I want it to be just like the song, she told him. She slipped out of her dress, and unhooked the back of her bra. She let him take her in, the slanted lines of her shoulder blades, the tiny goosebumps that sprang all over her skin. She had to shove and wiggle to get out of the skirt. She left on the black lace panties, the nude hold up stockings and heels. She had planned this. Standing and breathing in front of him. 

Okay. He said. He understood. They stood in his living room. There were sparse, black and white photographs behind him. There was the panoramic view of Manhattan behind her. There was a glass topped coffee table between them. He stepped around it and she stood still, waiting. He gripped the roots of her hair. He shoved her body against his. He breathed hard against her naked neck. She was trembling and trying to hide it. He didn’t kiss her lips, but devoured the rest of her, relentless, violent.

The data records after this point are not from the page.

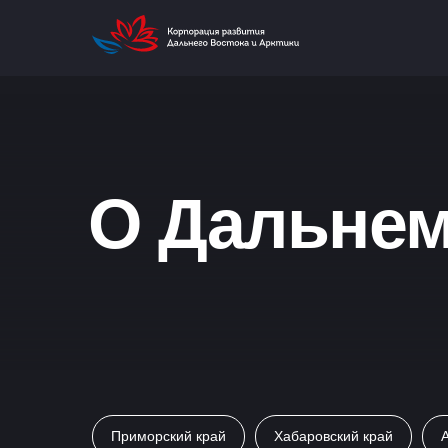
О Дальнем
Приморский край
Хабаровский край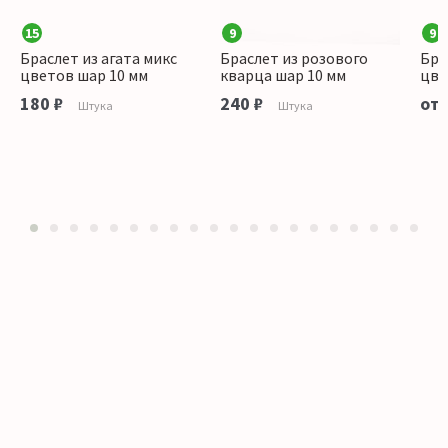
15
9
9
Браслет из агата микс
Браслет из розового
Бра
цветов шар 10 мм
кварца шар 10 мм
цве
180 ₽
240 ₽
от 
Штука
Штука
1
2
3
4
5
6
7
8
9
10
11
12
13
14
15
16
17
18
19
20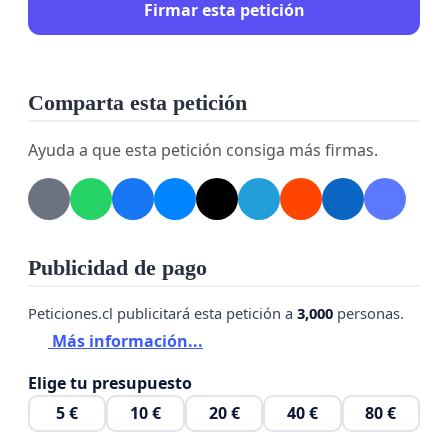
Firmar esta petición
Comparta esta petición
Ayuda a que esta petición consiga más firmas.
Publicidad de pago
Peticiones.cl publicitará esta petición a
3,000
personas.
Más información...
Elige tu presupuesto
5 €
10 €
20 €
40 €
80 €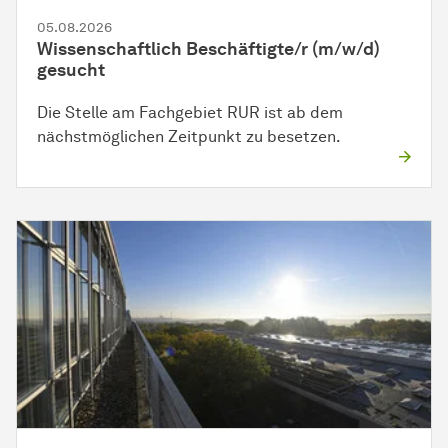
05.08.2026
Wissenschaftlich Beschäftigte/r (m/w/d)
gesucht
Die Stelle am Fachgebiet RUR ist ab dem
nächstmöglichen Zeitpunkt zu besetzen.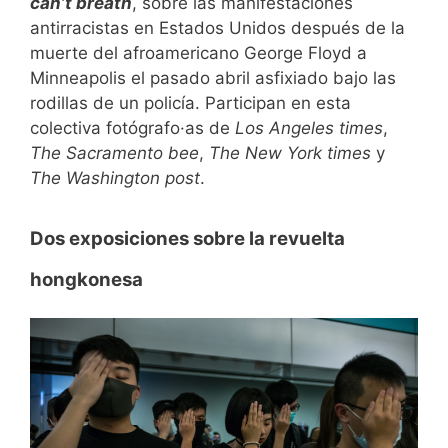
can’t breath
, sobre las manifestaciones
antirracistas en Estados Unidos después de la
muerte del afroamericano George Floyd a
Minneapolis el pasado abril asfixiado bajo las
rodillas de un policía. Participan en esta
colectiva fotógrafo·as de
Los Angeles times
,
The Sacramento bee
,
The New York times
y
The Washington post
.
Dos exposiciones sobre la revuelta
hongkonesa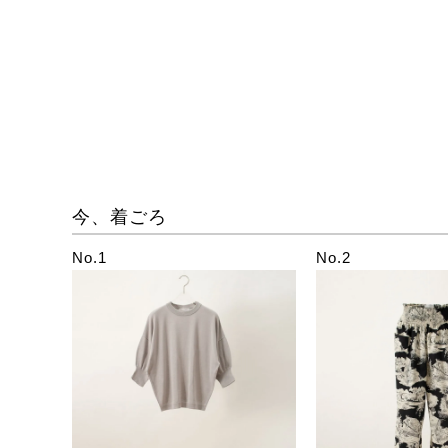
今、着ごろ
No.1
No.2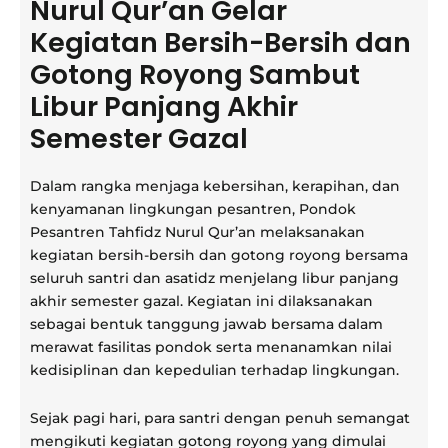
Nurul Qur’an Gelar
Kegiatan Bersih-Bersih dan
Gotong Royong Sambut
Libur Panjang Akhir
Semester Gazal
Dalam rangka menjaga kebersihan, kerapihan, dan
kenyamanan lingkungan pesantren, Pondok
Pesantren Tahfidz Nurul Qur’an melaksanakan
kegiatan bersih-bersih dan gotong royong bersama
seluruh santri dan asatidz menjelang libur panjang
akhir semester gazal. Kegiatan ini dilaksanakan
sebagai bentuk tanggung jawab bersama dalam
merawat fasilitas pondok serta menanamkan nilai
kedisiplinan dan kepedulian terhadap lingkungan.
Sejak pagi hari, para santri dengan penuh semangat
mengikuti kegiatan gotong royong yang dimulai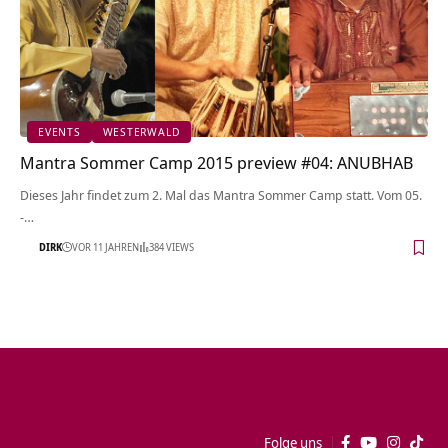
EVENTS
WESTERWALD
Mantra Sommer Camp 2015 preview #04: ANUBHAB
Dieses Jahr findet zum 2. Mal das Mantra Sommer Camp statt. Vom 05.
-…
DIRK
VOR 11 JAHREN
384 VIEWS
Folge uns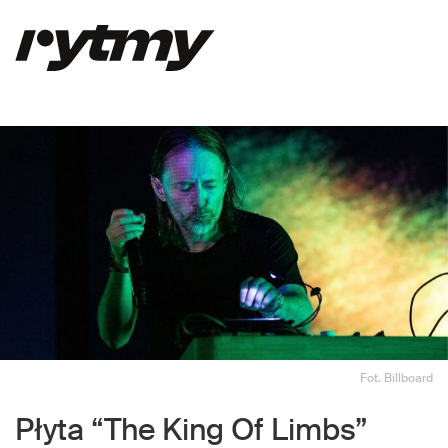
Fot. Billboard
Płyta “The King Of Limbs”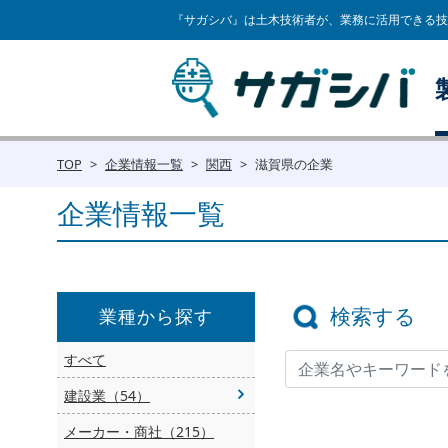
『サガシバ』は土木技術者が、業務に活用できる技
TOP
企業情報一覧
関西
滋賀県の企業
企業情報一覧
検索する
業種から探す
すべて
建設業（54）
メーカー・商社（215）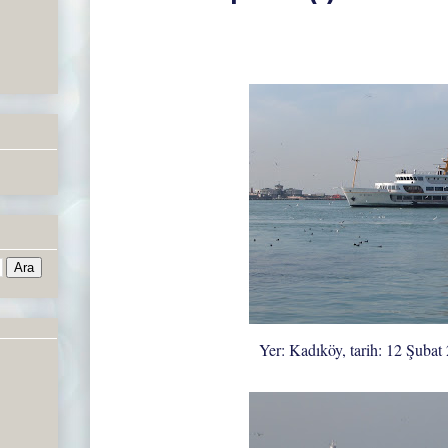
Yer: Kadıköy, tarih: 12 Şubat 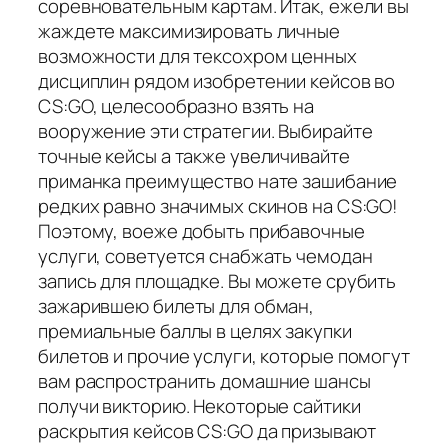
соревновательным картам. Итак, ежели вы
жаждете максимизировать личные
возможности для тексохром ценных
дисциплин рядом изобретении кейсов во
CS:GO, целесообразно взять на
вооружение эти стратегии. Выбирайте
точные кейсы а также увеличивайте
приманка преимущество нате зашибание
редких равно значимых скинов на CS:GO!
Поэтому, воеже добыть прибавочные
услуги, советуется снабжать чемодан
запись для площадке. Вы можете срубить
зажарившею билеты для обман,
премиальные баллы в целях закупки
билетов и прочие услуги, которые помогут
вам распространить домашние шансы
получи викторию. Некоторые сайтики
раскрытия кейсов CS:GO да призывают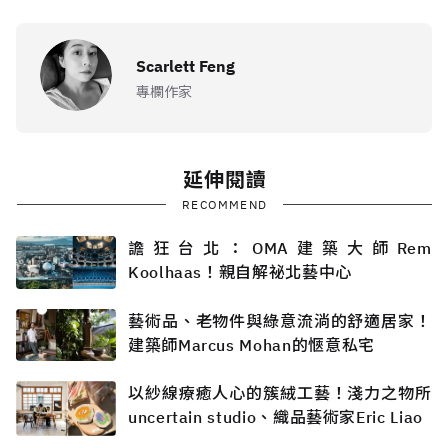
Scarlett Feng
專欄作家
延伸閱讀
RECOMMEND
譫狂台北：OMA建築大師Rem
Koolhaas！親自解祕北藝中心
藝術品、老物件與綠意流淌的舒適居家！
建築師Marcus Mohan的愜意私宅
以紗線療癒人心的簇絨工藝！淺力之物所
uncertain studio、織品藝術家Eric Liao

He pinned her against the window, her ass pressing against the glass, her wrists held hard together in front her breasts.

She looked at him. There was empty lust. There was dead fire. There was a cruelty he had rarely seen. When she fucked him it was mechanical, furious. Her hair a tangled mess, the sweat on her arms. He was the one who couldn’t catch his breath. He wanted her to pause. Wrap her soft arms around him and press her face against his chest. Kiss him tender and play with his hair. 

They never made it to the bed. They lay tangled in front of the window. She lingered for only a second, then her weight was gone. She pieced together her outfit. He watched her, still naked on the floor. She stepped into her spiked heels. She looked back at him at the door. “Goodbye, then.”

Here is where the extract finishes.